Sprechen Sie uns bitte jederzeit an, wenn Sie Fragen zu unserer künftigen Schwerpunktbildung haben.“
Am selben Tag veröffentlichte die Beklagte eine Pressemitteilung (Bl. 120 ff. d. A.), in der sie erklärte sie, plane die Bereiche Geburtshilfe und Neonatologie in andere Kliniken zu verlagern, dabei wolle sie betriebsbedingte Kündigungen nach Möglichkeiten ausschließen, allen betroffenen Pflegekräften würden neue Stellen in der Kinderklinik angeboten (Bl. 120 ff. d. A.). Am 03.12.2016 erschien im Bonner Express eine Mitteilung darüber, dass die Beklagte ihre Geburts- und Frühchen-Station schließe. In der Mitteilung wird der Konzernsprecher der Beklagten I2 mit dem Satz zitiert: „Den Pflegekräften werden wir andere Stellen im Haus, den Ärzten in andere im Konzern anbieten.“ (Bl. 123 d. A.). Am selben Tag erschienen im Express C3-Stadt, dem Rhein-Sieg-Anzeiger und der Rhein-Sieg-Rundschau Beiträge, in denen über die Schließung der Abteilung Geburtshilfe und Neonatologie der Beklagten berichtet wurde und in denen es hieß, dass das Fachpersonal in T2-Stadt bleibe. Die Beklagte schloss die Abteilung Geburtshilfe zum 13.02.2017. Am 16.02.2017 fand zwischen der Klägerin und Mitarbeiterinnen der Personalabteilung der Beklagten ein Gespräch statt, in dem die Beklagte der Klägerin mitteilte, dass sie als Kinderkrankenschwester in einer anderen Abteilung im selben Haus zu sonst gleich bleibenden Bedingungen beschäftigt werden solle. Die Klägerin bat sich Bedenkzeit aus. Mit Schreiben vom 27.02.2017 sprach sie die Kündigung zum 30.04.2017 aus. Am 13.06.2017 schloss die Beklagte mit dem bei ihr gebildeten Betriebsrat einen Interessenausgleich, der unter anderem folgende Bestimmungen enthält:
„ § 1 GELTUNGSBEREICH
Diese Betriebsvereinbarung gilt für alle Arbeitnehmer i. S. d. Betriebsverfassungsgesetzes im Weiteren Mitarbeiter genannt - der B GmbH (nachfolgend „Arbeitgeberin" genannt), die am 30.11.2016 in der Kinderklinik der Arbeitgeberin beschäftigt waren und von den Veränderungen in den Abteilungen Geburtshilfe (nachstehend GEB genannt) und Neonatologie betroffen sind.
§ 2 REGELUNGSGEGENSTAND
(1) Gegenstand dieses Interessenausgleichs ist die Einschränkung des Betriebes in dem Kinderkrankenhaus in T3-Stadt durch Schließung der GEB und deren Auswirkungen auf die Beschäftigten in der Klinik.

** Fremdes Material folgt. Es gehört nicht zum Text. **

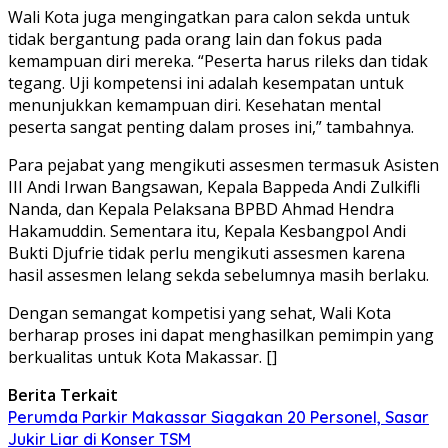
Wali Kota juga mengingatkan para calon sekda untuk
tidak bergantung pada orang lain dan fokus pada
kemampuan diri mereka. “Peserta harus rileks dan tidak
tegang. Uji kompetensi ini adalah kesempatan untuk
menunjukkan kemampuan diri. Kesehatan mental
peserta sangat penting dalam proses ini,” tambahnya.
Para pejabat yang mengikuti assesmen termasuk Asisten
III Andi Irwan Bangsawan, Kepala Bappeda Andi Zulkifli
Nanda, dan Kepala Pelaksana BPBD Ahmad Hendra
Hakamuddin. Sementara itu, Kepala Kesbangpol Andi
Bukti Djufrie tidak perlu mengikuti assesmen karena
hasil assesmen lelang sekda sebelumnya masih berlaku.
Dengan semangat kompetisi yang sehat, Wali Kota
berharap proses ini dapat menghasilkan pemimpin yang
berkualitas untuk Kota Makassar. []
Berita Terkait
Perumda Parkir Makassar Siagakan 20 Personel, Sasar
Jukir Liar di Konser TSM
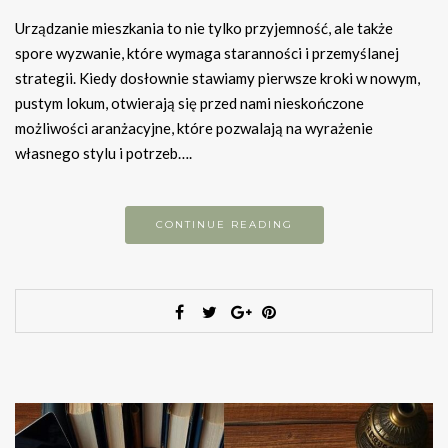
Urządzanie mieszkania to nie tylko przyjemność, ale także
spore wyzwanie, które wymaga staranności i przemyślanej
strategii. Kiedy dosłownie stawiamy pierwsze kroki w nowym,
pustym lokum, otwierają się przed nami nieskończone
możliwości aranżacyjne, które pozwalają na wyrażenie
własnego stylu i potrzeb….
CONTINUE READING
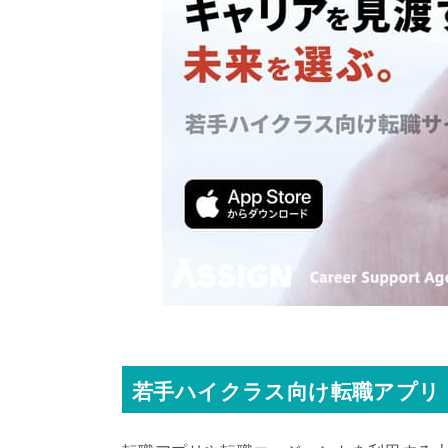
若手ハイクラス向け転職アプリ『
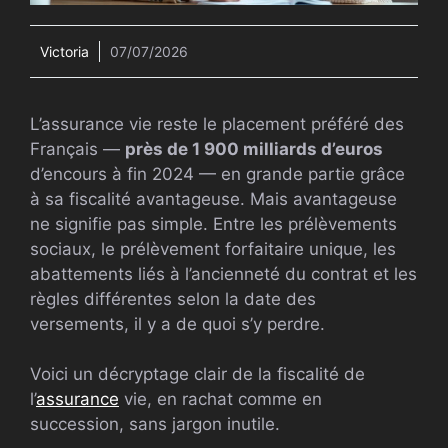
Victoria
07/07/2026
L’assurance vie reste le placement préféré des
Français —
près de 1 900 milliards d’euros
d’encours à fin 2024 — en grande partie grâce
à sa fiscalité avantageuse. Mais avantageuse
ne signifie pas simple. Entre les prélèvements
sociaux, le prélèvement forfaitaire unique, les
abattements liés à l’ancienneté du contrat et les
règles différentes selon la date des
versements, il y a de quoi s’y perdre.
Voici un décryptage clair de la fiscalité de
l’
assurance
vie, en rachat comme en
succession, sans jargon inutile.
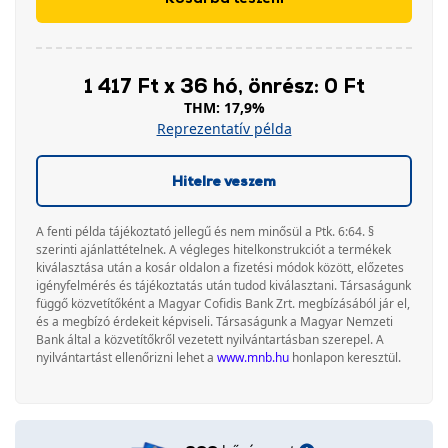
1 417 Ft x 36 hó, önrész: 0 Ft
THM: 17,9%
Reprezentatív példa
Hitelre veszem
A fenti példa tájékoztató jellegű és nem minősül a Ptk. 6:64. §
szerinti ajánlattételnek. A végleges hitelkonstrukciót a termékek
kiválasztása után a kosár oldalon a fizetési módok között, előzetes
igényfelmérés és tájékoztatás után tudod kiválasztani. Társaságunk
függő közvetítőként a Magyar Cofidis Bank Zrt. megbízásából jár el,
és a megbízó érdekeit képviseli. Társaságunk a Magyar Nemzeti
Bank által a közvetítőkről vezetett nyilvántartásban szerepel. A
nyilvántartást ellenőrizni lehet a
www.mnb.hu
honlapon keresztül.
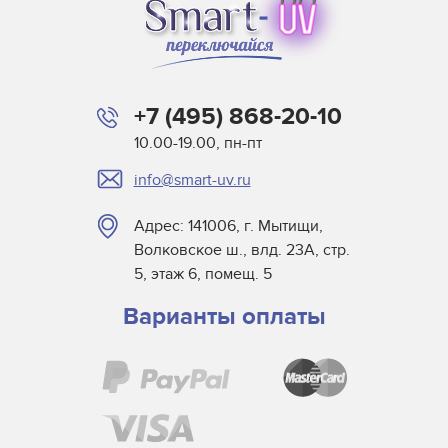
Baldwin
Beltron
BLV
Buerkle
+7 (495) 868-20-10
Didde
10.00-19.00, пн-пт
DigiPrint для сушек
info@smart-uv.ru
Dorn SPE
Dr. Fischer
Адрес: 141006, г. Мытищи,
Dry Tac
Волковское ш., влд. 23А, стр.
Efsen
5, этаж 6, помещ. 5
Elmag
Варианты оплаты
Eltosch
EYE
Frank Matthew
Gallus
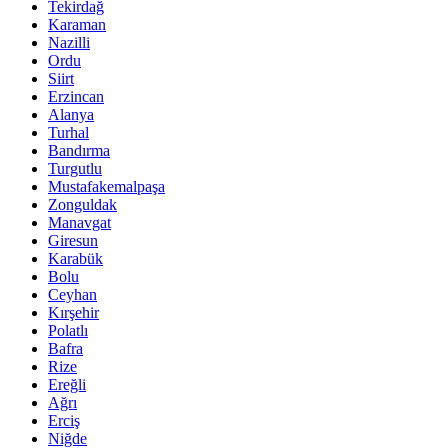
Tekirdağ
Karaman
Nazilli
Ordu
Siirt
Erzincan
Alanya
Turhal
Bandırma
Turgutlu
Mustafakemalpaşa
Zonguldak
Manavgat
Giresun
Karabük
Bolu
Ceyhan
Kırşehir
Polatlı
Bafra
Rize
Ereğli
Ağrı
Erciş
Niğde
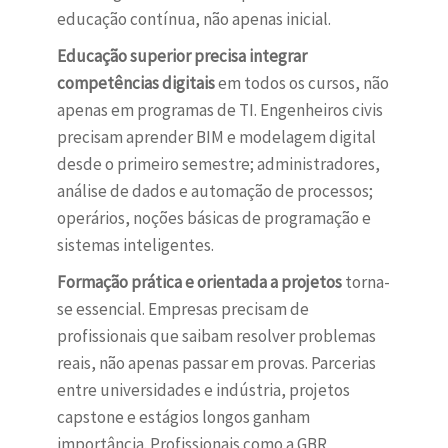
educação contínua, não apenas inicial.
Educação superior precisa integrar
competências digitais
em todos os cursos, não
apenas em programas de TI. Engenheiros civis
precisam aprender BIM e modelagem digital
desde o primeiro semestre; administradores,
análise de dados e automação de processos;
operários, noções básicas de programação e
sistemas inteligentes.
Formação prática e orientada a projetos
torna-
se essencial. Empresas precisam de
profissionais que saibam resolver problemas
reais, não apenas passar em provas. Parcerias
entre universidades e indústria, projetos
capstone e estágios longos ganham
importância. Profissionais como a GBR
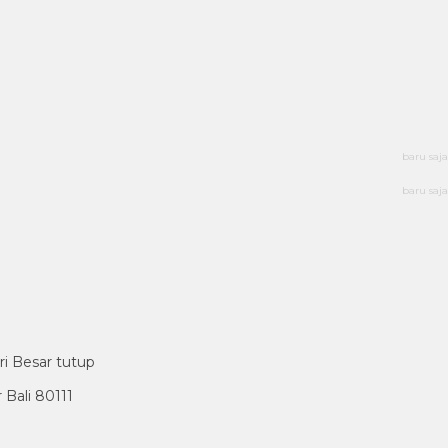
baru saja
baru saja
ri Besar tutup
Bali 80111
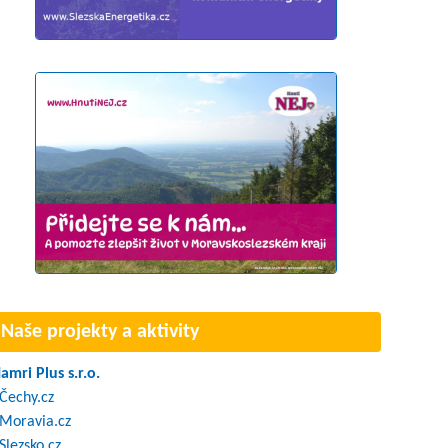
Naše projekty a aktivity
amri Plus s.r.o.
Čechy.cz
Moravia.cz
Slezsko.cz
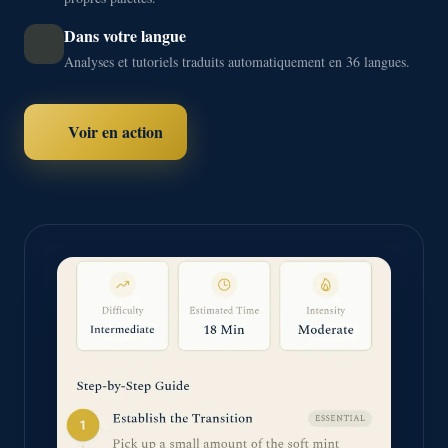
Dans votre langue
Analyses et tutoriels traduits automatiquement en 36 langues.
Voir en action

(2) Die Arbeitgeberin hat sich dazu entschlossen, den Versorgungsauftrag für die Abteilung GEB am Standort T3-Stadt zurückzugeben und die Abteilung GEB zu schließen. Aufgrund dauerhaft nicht mehr vorhandener Personalreserven musste die Arbeitgeberin zur Vermeidung der Gefährdung der ordnungsgemäßen Patientenversorgung aus gesetzlichen Gründen die GEB bereits zum 13.02.2017 schließen. …
§ 3
DURCHFÜHRUNG UND AUSWIKRUNG AUF DIE ARBEITSVERHÄLTNISSE
Die Durchführung der Betriebsänderung erfolgt in drei Phasen:
(1) Phase 1: Schließung der GEB
Durch die Schließung der GEB entfallen die dort vorhandenen Arbeitsplätze. Dies wirkt sich wie folgt aus:
a) Alle Mitarbeiter im Pflegedienst erhalten einen anderen Arbeitsplatz in der Pflege bei der Arbeitgeberin am Standort Sankt Augustin.
Wünsche der Mitarbeiter sind dabei - soweit betrieblich und nach der jeweiligen Qualifikation möglich - zu berücksichtigen.
b)
Mitarbeitern im ärztlichen Dienst werden unabhängig von einer etwaigen Sozialauswahl alle freien gleichwertigen Arztstellen entsprechend ihrer fachlichen Qualifikation bei der Arbeitgeberin angeboten.
Sofern kein Arbeitsplatz bei der Arbeitgeberin selbst angeboten werden kann, werden den betroffenen Ärzten alle im Konzern ausgeschriebenen Stellen zugänglich gemacht. Es besteht kein Rechtsanspruch auf ein entsprechendes Angebot. Bei Interesse des Arztes an einer von einem anderen Konzernunternehmen ausgeschriebenen Stelle wird dieser durch die Geschäftsführung der Arbeitgeberin im Rahmen seiner Bewerbung unterstützt.
c) Hebammen/Entbindungspflegern werden unabhängig von einer etwaigen Sozialauswahl alle anderen freien Arbeitsplätze bei der Arbeitgeberin angeboten, deren fachlichen Anforderungen durch die Ausbildung zur Hebamme bzw. zum Entbindungspfleger abgedeckt sind.
Sofern kein Angebot für einen anderen Arbeitsplatz bei der Arbeitgeberin selbst unterbreitet werden kann, werden den betreffenden Hebammen alle im Konzern ausgeschriebenen Stellen zugänglich gemacht. Es besteht kein Anspruch auf ein solches Angebot. Bei Interesse der Hebamme an einer von einem anderen Konzernunternehmen ausgeschriebenen Stelle wird diese durch die Geschäftsführung der Arbeitgeberin ihrer bei Bewerbung unterstützt.
d) Die Chefarztsekretärin der GEB erhält ein Angebot als Sekretärin in einem anderen Bereich bei der Arbeitgeberin am Standort Sankt Augustin zu ansonsten unveränderten Arbeitsbedingungen.
e) Die medizinischen Fachangestellten erhalten einen Arbeitsplatz als Medizinische Fachangestellte in einem anderen Bereich bei der Arbeitgeberin am Standort Sankt Augustin.
f) Die Stationshilfe / Stationsassistentin erhält einen Arbeitsplatz als Stationshilfe 11/ Stationsassistentin in einem anderen Bereich bei der Arbeitgeberin am Standort Sankt Augustin.
g) Der Arbeitsplatz der Physiotherapeutin in der GEB entfällt ersatzlos.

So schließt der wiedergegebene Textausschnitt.